Finley: Faced with poor odds, Schuette folds
Michigan hewed to its history and bowed to today’s political winds in electing Democrat Gretchen Whitmer governor Tuesday.
Bill Schuette never really had a chance. And if he did, the Republican squandered it with a surprisingly inept campaign that even in the face of failure stubbornly stuck to a strategy that was not working.
But first, history. Never in the past six decades has Michigan replaced through the ballot box an outgoing governor with one of the same party. Michigan swings consistently red to blue and blue to red. That’s as true in periods of prosperity as it is in times of economic despair. Voters here value change.
Even without that curse, this was always going to be a tough year for Republicans, no matter the nominee.
President Donald Trump won Michigan by a slim margin in 2016, a year with a depressed Democratic turnout. Republican votes cast for Trump were about equal to those given to Mitt Romney and John McCain in the two prior presidential contests, and both lost the state. Trump’s election did not signal a fundamental shift in the Michigan electorate.
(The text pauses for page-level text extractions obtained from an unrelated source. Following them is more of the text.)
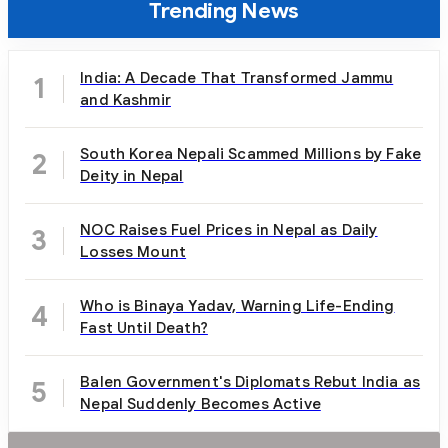
Trending News
India: A Decade That Transformed Jammu
1
and Kashmir
South Korea Nepali Scammed Millions by Fake
2
Deity in Nepal
NOC Raises Fuel Prices in Nepal as Daily
3
Losses Mount
Who is Binaya Yadav, Warning Life-Ending
4
Fast Until Death?
Balen Government's Diplomats Rebut India as
5
Nepal Suddenly Becomes Active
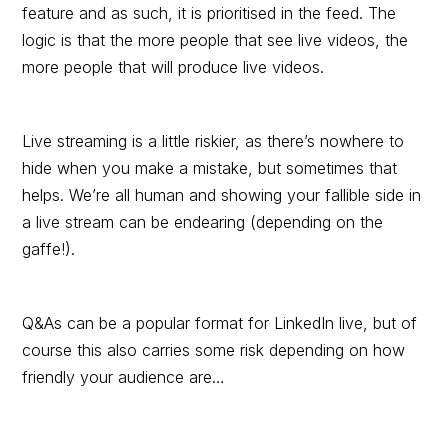
feature and as such, it is prioritised in the feed. The
logic is that the more people that see live videos, the
more people that will produce live videos.
Live streaming is a little riskier, as there’s nowhere to
hide when you make a mistake, but sometimes that
helps. We’re all human and showing your fallible side in
a live stream can be endearing (depending on the
gaffe!).
Q&As can be a popular format for LinkedIn live, but of
course this also carries some risk depending on how
friendly your audience are…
But it did wake up those who dozed through the 2016 contest.
Trump is more unpopular here than he is in any Midwestern state other than Illinois and Wisconsin, according to the Morning Consult poll. The rage his election inspired in women, minorities and left-leaners burned hotly in Michigan from even before Inauguration Day.
The president ignited an activist fervor in Michigan and elsewhere that has looked toward this midterm election for two years. Democrats recruited a platoon of attractive challengers for congressional and legislative seats throughout the state, and that helped drive their turnout.
The Trump factor can’t be overstated. Many voters, even some traditional Republicans, saw the midterm as an opportunity to express their dissatisfaction with the man in the White House, and by extension, his surrogates in statewide races.
In many ways this was an issueless campaign. The outcome hinged on personalities.
Schuette turned out to be the Hillary Clinton of this election. Many voters who may have been wary of returning a Democrat to the governor’s office backed Whitmer anyway because they just didn’t like the attorney general. I sat next to a businessman last week at the Detroit Economic Club luncheon where the two candidates made their final pitch. When Schuette finished, he whispered, “I’ve voted Republican all of my life, but I just can’t vote for him.”
Schuette’s effort to distance himself from the Snyder administration after the Flint water crisis by suing members of the governor’s team was a miscalculation. Voters saw the move as crassly political, fueling the perception that Schuette is solely motivated by personal political ambition.
Whitmer, whose candidacy many Democratic party bosses were skeptical of in the beginning, turned out to be the perfect choice for this campaign.
She’d been out of statewide politics long enough to qualify as a fresh face. Progressives may have wanted someone more liberal, but there was no way they were going to sit out this election. So Whitmer didn’t have to lurch left to keep the Democratic base.
Whitmer appeared reasonable and confident, and moderate. She ran a smart, optimistic campaign that positioned her as a safe and acceptable choice for those turned off by Schuette. She exploited Snyder’s refusal to endorse the Republican, exaggerating what she claimed was a collaborative relationship with the governor when she was minority leader of the Senate. Without the governor’s blessing, Schuette was limited in his ability to tout himself as heir to the forces that delivered the state’s comeback.
Instead, Schuette built his campaign on the conviction that Michigan voters still held a deep resentment toward former Gov. Jennifer Granholm. He believed the key to victory was morphing Whitmer into Granholm in the minds of voters who lived through the state’s Lost Decade.
It didn’t work. And yet Schuette never pivoted toward breaking through the true obstacle: his own likability. His relentless attacks barely moved Whitmer’s approval rating. And his own hardly rose. For someone who has won several elections in Michigan over the past 30 years, he campaigned as if he didn’t have a clue.
His strategy was particularly tone deaf in what turned out to be The Year of the Woman. Heavy-handed attacks on women candidates were no way to counter the Pink Wave.
Maybe there was nothing Bill Schuette could have done to win this election. But he did so little right that we’ll never know.